Holiday Traditions Around the World

Three Kings’ Day


St. Nicholas Day, feast day (December 6) of St. Nicholas, the 4th-century bishop of Myra. St. Nicholas is the patron saint of Russia and Greece, of a number of cities, and of sailors and children, among many other groups, and was noted for his generosity. St. Nicholas Day is still commonly celebrated across Europe on December 6th, though the traditions vary depending on the country

St. Nicholas Day is celebrated on December 5th in the Netherlands, where St. Nick, or Sinterklaas, catches a steamboat from Spain. In preparation, kids leave traditional clogs (or just their regular shoes) by the fireplace or door. (Think of it as the equivalent of hanging stockings over the fireplace.) The shoes are filled with hay or carrots for Sinterklaas’ white horse, in the hopes that small gifts will replace this offering.


Winter Solstice is an ancient tradition — possibly dating as far back as the Stone Age — that observes the shortest day of the year. This occurs a few days before Christmas, and even though it’s celebrated in different forms everywhere from Sweden to Iran, England’s Stonehenge is thought to be one of the earliest epicenters for marking the longest night of the year due to the placement of the stones. In fact, the Winter Solstice is still celebrated at Stonehenge, and anyone can buy tickets to experience the sunrise.


The earliest mention of Christmas markets can be traced to medieval Germany, although they likely appeared vastly different from today’s sprawling affairs that often feature ice skating rinks and towering Christmas trees. Dresden holds the honor of being the oldest, and its main one, Striezelmarkt, offers dozens of vendors, a carousel, Ferris wheel and puppet shows. Other famed markets can be found in Nuremberg, Munich and Stuttgart. And while excellent Christmas markets now exist around the world, there’s no place like the original.
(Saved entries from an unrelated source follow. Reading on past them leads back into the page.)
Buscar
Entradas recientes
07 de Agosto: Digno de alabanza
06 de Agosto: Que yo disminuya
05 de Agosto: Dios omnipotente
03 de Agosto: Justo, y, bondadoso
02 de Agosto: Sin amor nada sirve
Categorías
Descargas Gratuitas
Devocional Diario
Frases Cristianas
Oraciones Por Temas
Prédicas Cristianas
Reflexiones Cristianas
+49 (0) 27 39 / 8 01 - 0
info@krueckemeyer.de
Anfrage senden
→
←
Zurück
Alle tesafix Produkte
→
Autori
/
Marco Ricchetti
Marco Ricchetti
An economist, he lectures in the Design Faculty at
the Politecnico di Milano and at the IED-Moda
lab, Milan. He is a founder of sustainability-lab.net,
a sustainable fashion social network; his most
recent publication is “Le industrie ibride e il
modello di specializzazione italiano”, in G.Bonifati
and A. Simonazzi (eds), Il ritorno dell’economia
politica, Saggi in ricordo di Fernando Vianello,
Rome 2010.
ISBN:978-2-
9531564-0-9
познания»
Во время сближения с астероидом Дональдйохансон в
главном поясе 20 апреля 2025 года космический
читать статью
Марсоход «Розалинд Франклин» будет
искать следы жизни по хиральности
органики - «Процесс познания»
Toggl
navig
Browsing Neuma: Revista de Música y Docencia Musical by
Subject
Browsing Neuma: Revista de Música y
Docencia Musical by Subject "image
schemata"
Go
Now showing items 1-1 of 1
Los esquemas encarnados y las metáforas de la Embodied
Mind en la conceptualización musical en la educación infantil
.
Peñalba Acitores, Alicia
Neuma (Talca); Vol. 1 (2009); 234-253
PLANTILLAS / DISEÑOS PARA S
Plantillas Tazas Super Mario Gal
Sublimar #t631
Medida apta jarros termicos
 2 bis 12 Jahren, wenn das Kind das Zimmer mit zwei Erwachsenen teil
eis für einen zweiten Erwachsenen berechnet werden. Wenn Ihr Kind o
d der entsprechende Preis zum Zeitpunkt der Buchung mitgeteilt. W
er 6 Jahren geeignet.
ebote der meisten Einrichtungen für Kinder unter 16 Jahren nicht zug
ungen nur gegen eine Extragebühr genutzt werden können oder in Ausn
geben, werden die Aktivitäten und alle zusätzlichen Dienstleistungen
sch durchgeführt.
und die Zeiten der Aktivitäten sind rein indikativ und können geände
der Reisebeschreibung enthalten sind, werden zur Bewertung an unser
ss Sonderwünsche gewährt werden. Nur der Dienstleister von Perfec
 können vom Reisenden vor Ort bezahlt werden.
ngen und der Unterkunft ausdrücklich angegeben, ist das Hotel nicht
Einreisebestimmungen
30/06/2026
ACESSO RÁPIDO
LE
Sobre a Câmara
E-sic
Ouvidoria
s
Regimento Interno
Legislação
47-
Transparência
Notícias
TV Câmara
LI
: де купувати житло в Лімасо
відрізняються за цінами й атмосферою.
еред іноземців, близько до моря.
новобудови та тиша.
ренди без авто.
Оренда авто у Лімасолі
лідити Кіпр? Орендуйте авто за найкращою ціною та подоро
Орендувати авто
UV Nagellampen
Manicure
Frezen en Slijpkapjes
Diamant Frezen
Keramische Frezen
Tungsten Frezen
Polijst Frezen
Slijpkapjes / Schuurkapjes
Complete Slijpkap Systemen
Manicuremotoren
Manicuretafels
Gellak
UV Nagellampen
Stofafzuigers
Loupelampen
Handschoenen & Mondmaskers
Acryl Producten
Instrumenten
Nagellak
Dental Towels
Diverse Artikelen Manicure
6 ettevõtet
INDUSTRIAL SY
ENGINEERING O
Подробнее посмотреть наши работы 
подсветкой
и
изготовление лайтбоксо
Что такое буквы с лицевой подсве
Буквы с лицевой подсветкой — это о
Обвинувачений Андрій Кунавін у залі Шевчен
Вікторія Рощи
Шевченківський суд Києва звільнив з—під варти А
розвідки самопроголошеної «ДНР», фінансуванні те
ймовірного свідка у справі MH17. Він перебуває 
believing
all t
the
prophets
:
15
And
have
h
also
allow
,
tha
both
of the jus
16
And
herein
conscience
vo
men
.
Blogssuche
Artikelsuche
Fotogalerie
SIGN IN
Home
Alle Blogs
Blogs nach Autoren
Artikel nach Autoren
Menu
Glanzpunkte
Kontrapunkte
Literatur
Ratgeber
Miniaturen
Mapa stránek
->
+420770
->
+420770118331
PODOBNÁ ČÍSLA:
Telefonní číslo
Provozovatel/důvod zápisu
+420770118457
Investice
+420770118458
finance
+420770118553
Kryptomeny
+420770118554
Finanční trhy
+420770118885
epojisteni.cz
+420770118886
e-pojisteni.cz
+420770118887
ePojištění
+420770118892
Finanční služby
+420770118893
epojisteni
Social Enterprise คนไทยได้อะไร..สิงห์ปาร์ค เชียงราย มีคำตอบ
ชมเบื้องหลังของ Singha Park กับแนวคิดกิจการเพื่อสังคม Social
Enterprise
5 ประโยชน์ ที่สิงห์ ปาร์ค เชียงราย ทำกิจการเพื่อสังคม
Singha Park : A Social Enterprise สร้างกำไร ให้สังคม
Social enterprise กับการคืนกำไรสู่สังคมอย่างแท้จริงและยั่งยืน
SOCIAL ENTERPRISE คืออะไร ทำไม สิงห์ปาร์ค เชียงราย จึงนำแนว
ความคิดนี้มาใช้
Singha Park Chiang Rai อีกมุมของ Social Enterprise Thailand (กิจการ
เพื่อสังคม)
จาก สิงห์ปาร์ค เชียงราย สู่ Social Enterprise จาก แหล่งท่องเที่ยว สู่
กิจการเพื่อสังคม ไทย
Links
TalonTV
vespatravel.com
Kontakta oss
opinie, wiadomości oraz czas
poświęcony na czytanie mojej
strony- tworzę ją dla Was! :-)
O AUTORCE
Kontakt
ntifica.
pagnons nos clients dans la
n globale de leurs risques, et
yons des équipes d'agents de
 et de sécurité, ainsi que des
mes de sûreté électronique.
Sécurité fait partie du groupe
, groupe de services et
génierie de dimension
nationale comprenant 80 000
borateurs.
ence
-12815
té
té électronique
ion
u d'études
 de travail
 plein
On January 6, Three Kings’ Day is celebrated in much of the Spanish-speaking world, marking the occasion when three wise men visited the baby Jesus on the twelfth day of Christmas, bringing gifts of gold, frankincense and myrrh. In Spain, Dia de los Reyes, as it’s known, is all about massive parades and roscon de reyes, a sweet, ring-shaped pastry meant to resemble a king’s crown. The pastry traditionally contains a small plastic figure, granting the finder royal status for the day. The pastry also conceals a bean, burdening the finder with the task of buying next year’s cake.